[Dataset entries]
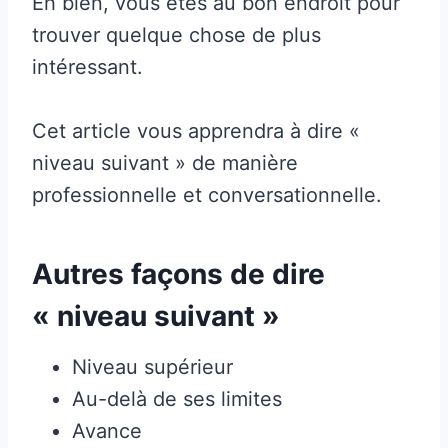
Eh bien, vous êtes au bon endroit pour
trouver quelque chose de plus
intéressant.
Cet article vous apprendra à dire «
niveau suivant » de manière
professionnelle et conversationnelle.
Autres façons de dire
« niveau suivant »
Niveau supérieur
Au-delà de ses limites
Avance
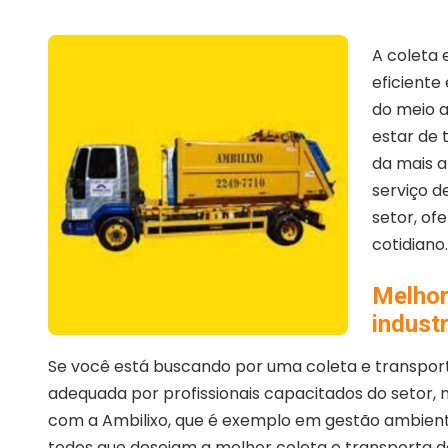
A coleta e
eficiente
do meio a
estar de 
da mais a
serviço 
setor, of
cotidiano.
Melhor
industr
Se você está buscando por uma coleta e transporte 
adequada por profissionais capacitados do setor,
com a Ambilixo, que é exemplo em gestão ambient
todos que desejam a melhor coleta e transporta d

---

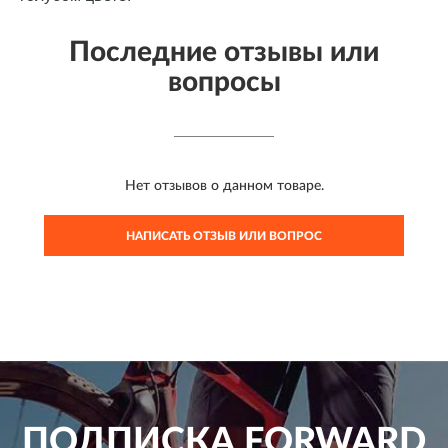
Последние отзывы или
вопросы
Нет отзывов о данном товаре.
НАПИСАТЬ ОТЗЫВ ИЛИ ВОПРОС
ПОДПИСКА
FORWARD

→ **Problem description**
Each line of the data in which the string "setor" appears needs to be copied.

→ **Answer section**
setor, of
adequada por profissionais capacitados do setor,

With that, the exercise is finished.